One day I turned to him and said, “I am no longer sure who I am married to, a man or an Apple logo – because honestly, I see the Apple logo more than I see your face.”
It was a sharp move. Shocking really. It made him think.
From then on, each time he opened the lid on his laptop I would say, “well hello again bright shiny apple – have you seen my husband?”
It didn’t take long for him to realise how serious the situation had become. I started taking note of how many hours a day he would spend attached to one of his gadgets, how many hours he was missing out on playing with our children and spending quality time with his wife. He quickly realised that life had indeed been passing him by.
His work did not help. With smarter technology, and smart phones and laptops in households now being commonplace, it meant that his bosses felt justified contacting him at all hours. But that does not make it right. A relationship survives if you have a good work/life balance, and allowing technology to become the third person in your marriage is the quickest way to destroy it.

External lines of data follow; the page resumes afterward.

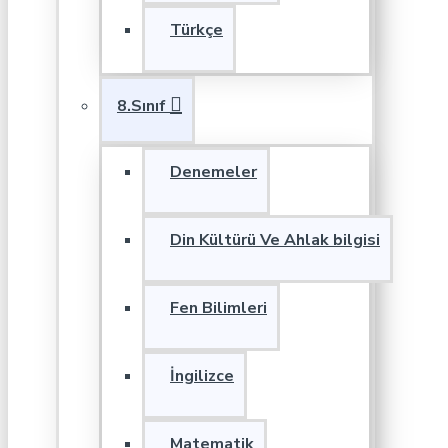
Türkçe
8.Sınıf
Denemeler
Din Kültürü Ve Ahlak bilgisi
Fen Bilimleri
İngilizce
Matematik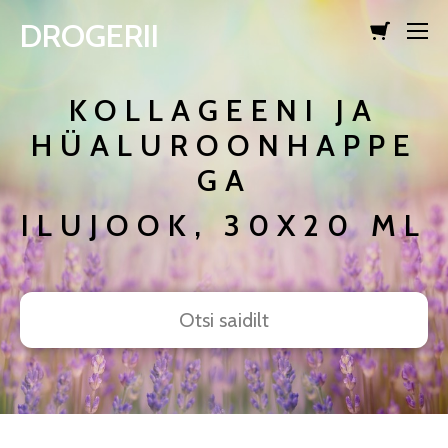
DROGERII
lisati ostukorvi.
Vaata ostukorvi
KOLLAGEENI JA
HÜALUROONHAPPE
GA
ILUJOOK, 30X20 ML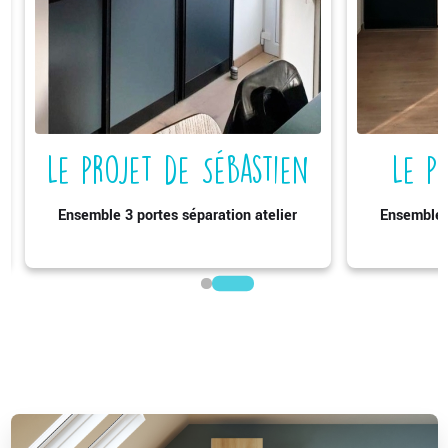
Le projet de Sébastien
Le p
Ensemble 3 portes séparation atelier
Ensemble 3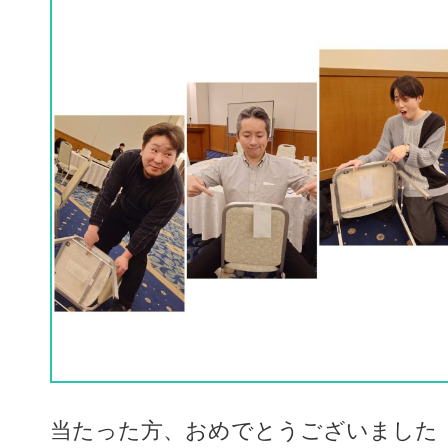
当たった方、おめでとうございました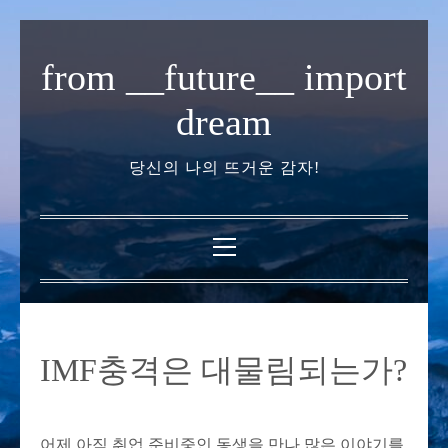
내
용
from __future__ import
으
로
dream
바
로
당신의 나의 뜨거운 감자!
가
기
기
본
메
뉴
IMF충격은 대물림되는가?
어제 아직 취업 준비중인 동생을 만나 많은 이야기를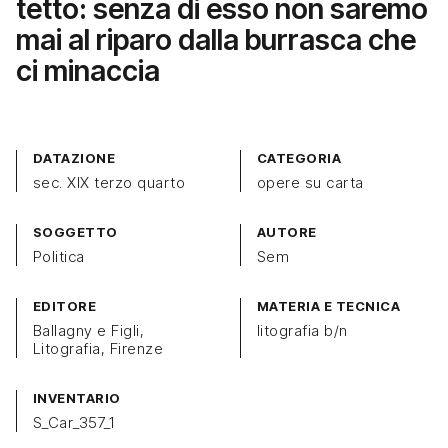
tetto: senza di esso non saremo
mai al riparo dalla burrasca che
ci minaccia
DATAZIONE
CATEGORIA
sec. XIX terzo quarto
opere su carta
SOGGETTO
AUTORE
Politica
Sem
EDITORE
MATERIA E TECNICA
Ballagny e Figli,
litografia b/n
Litografia, Firenze
INVENTARIO
S_Car_357_1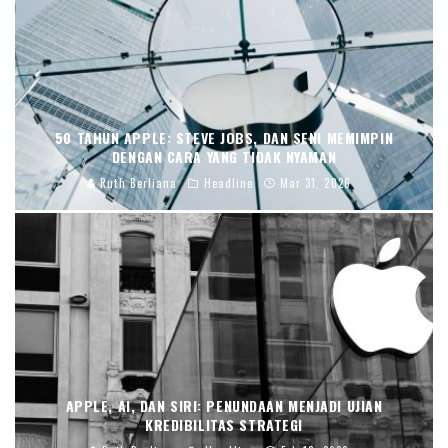
50 TAHUN APPLE: STEVE JOBS, DAN SENI MEMIMPIN
DENGAN CARA YANG TIDAK NYAMAN
Ruth Berliana
Headline
Mar 31, 2026
APPLE, AI, DAN SIRI: PENUNDAAN MENJADI UJIAN
KREDIBILITAS STRATEGI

My husband still works incredibly hard, and sometimes even very long hours, but most nights he now comes to bed without his phone or his laptop. Sleep, after all, should not be interrupted. Those emails and messages can wait a few hours while you rest. Family time is now family time again and Steve Jobs no longer feels like the ‘Camilla’ in our marriage.
I was widowed by Apple for far longer than I should have been, but my God am I grateful that my husband has been resurrected. Of course, I am not naïve enough to believe this will always be the case, and my husband may need reminding again in a few months when bad habits creep back in. But for now… today… I have fallen back in love with my handsome geek of a husband and enjoy seeing his gorgeous eyes looking at me rather that staring at the screen emblazoned with an Apple logo.